#4: POCs: Screening vs Confirmation

February 22, 2019 Archived Blog Posts

I received a very appropriate text the other day from a sharp employee with questions regarding a patient’s result.  It read, “Our POC (Point of Care) in house reflected suboxone as present, then the lab shows no suboxone. So I’m curious.”  Pulling up the report, the patient’s screen was positive for Buprenorphine, Opiates and Benzodiazapines.  The confirmation was positive for tramadol and O-des-methyltramadol only.  So what happened?….Times up!  First, the confirmation tells us the patient is taking Tramadol, which was not listed as prescribed.  The presence of tramadol commonly produces a false positive screening test for Buprenorphine.  Secondly, the statement that “the in house reflected Suboxone as present” is not accurate.  The only thing present in house was Buprenorphine, which is one of the active ingredients in Suboxone.  The other active ingredient is Naloxone.  Without both being present the only thing that can be stated as fact is the patient tested positive for Buprenorphine on the screen.  Finally, what caused the false positive, in house, for the Benzodiazapine?  Since no other drugs were listed as prescribed other than Suboxone, I have no clue, however the confirmation done in the lab proved there were no Benzodiazapines present in the urine.  Once again this is a classic example of why you must order confirmation testing done and should NEVER rely solely on the drug screening test to confront a patient!!

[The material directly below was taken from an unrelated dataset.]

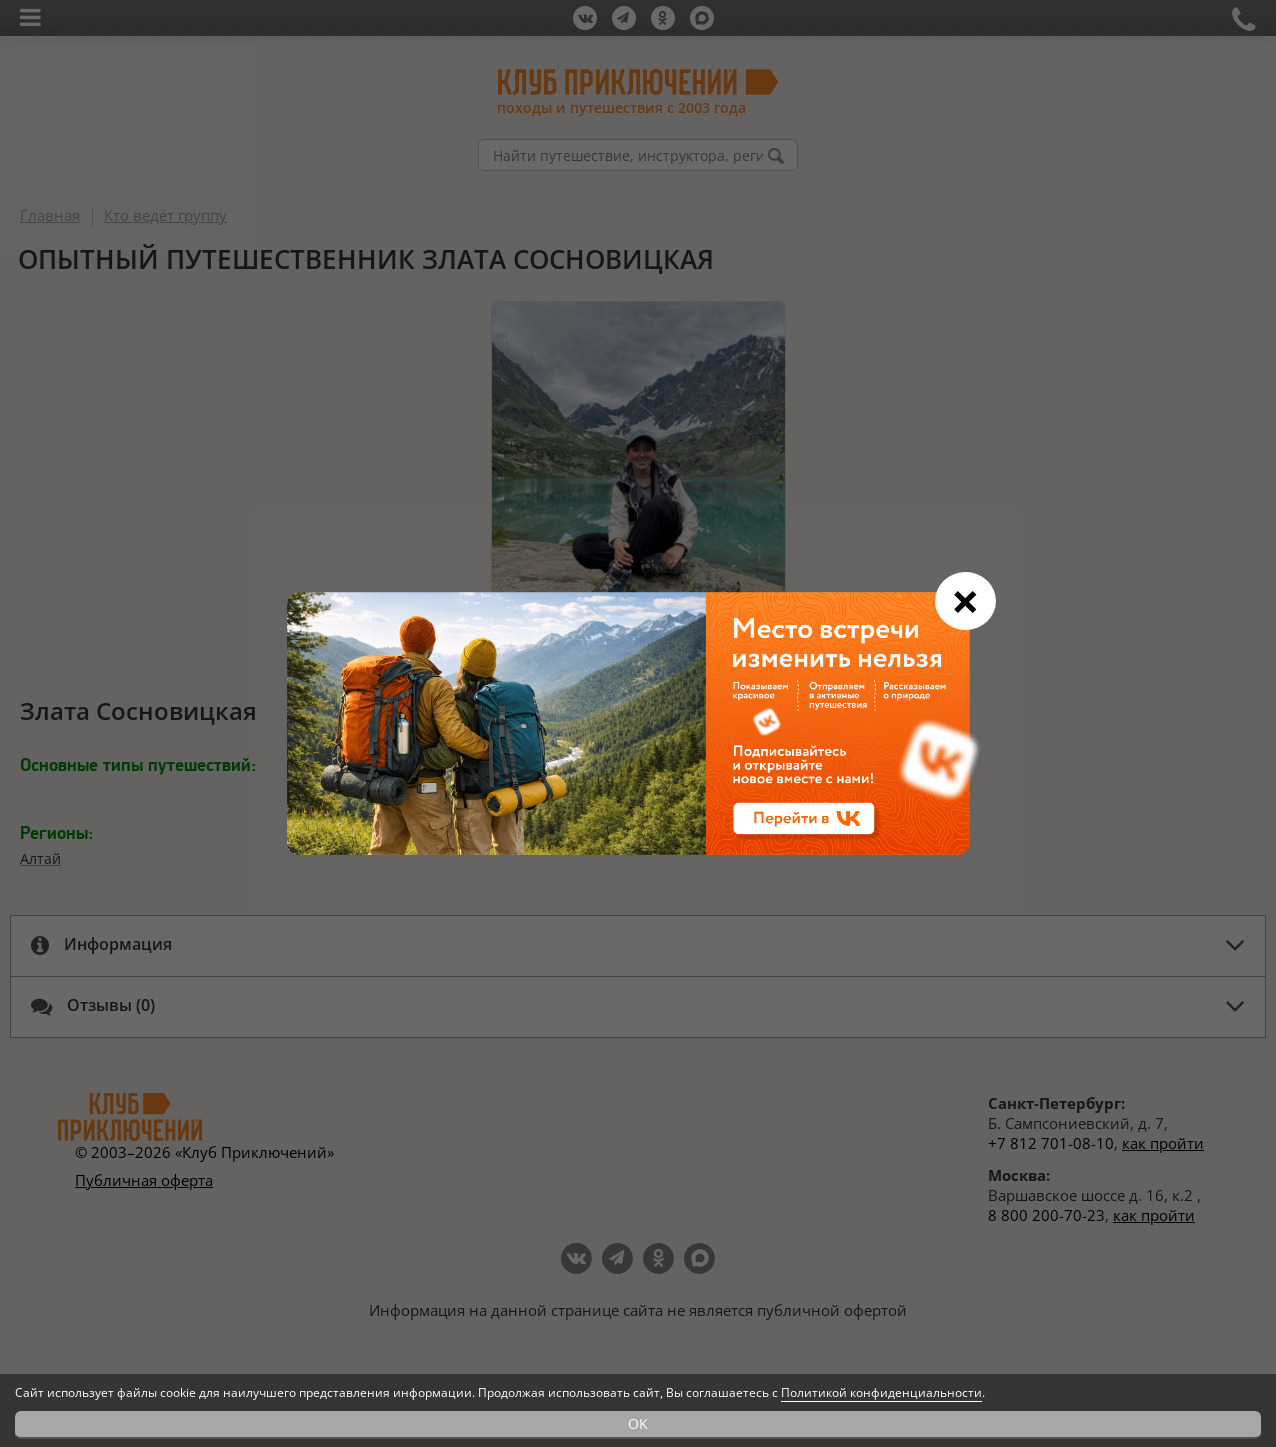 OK (638, 1423)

You will notice in the above paragraph I put the words screen and confirmation in bold black.  Of course there is always a method to my madness.  There is a major difference between a drug screen test and a confirmation or definitive test.  Yet even scholars use the words drug screen too liberally.  A drug screen refers to an Enzyme Linked Immunoassay (EIA) test.  This is what a panel cup test is, or some of you perform EIA screening on an Immunoassay Analyzer in your clinic.  These two testing methods are screens and unfortunately there is a significant problem with “cross-reactivity” in EIA testing.  To put it simply, leaving out the complex chemistry, there are a lot of false positives and false negatives with an EIA test.  Confirmation or definitive testing is performed in our lab on a LC/MS/MS.  This test actually separates and analyzes the different molecules in a drug sample to give you the definitive drugs and metabolites present in the urine sample.  The accuracy of confirmation testing on an LC/MS/MS is undeniable.  Let’s all start being more specific when referring to drug testing.  Do you mean drug screening or drug confirmation?

On a side note, for those of you in the Substance Use Disorder (SUD) treatment world, I recommend you see the movie, “Beautiful Boy.”  It is well done and shows the side of stimulant addiction which is on the rise.  If you are not familiar with methamphetamine use, this film explores that well.  If you know someone with SUD, encourage, support and love them.  There is always hope.  Thanks to all of you for your business.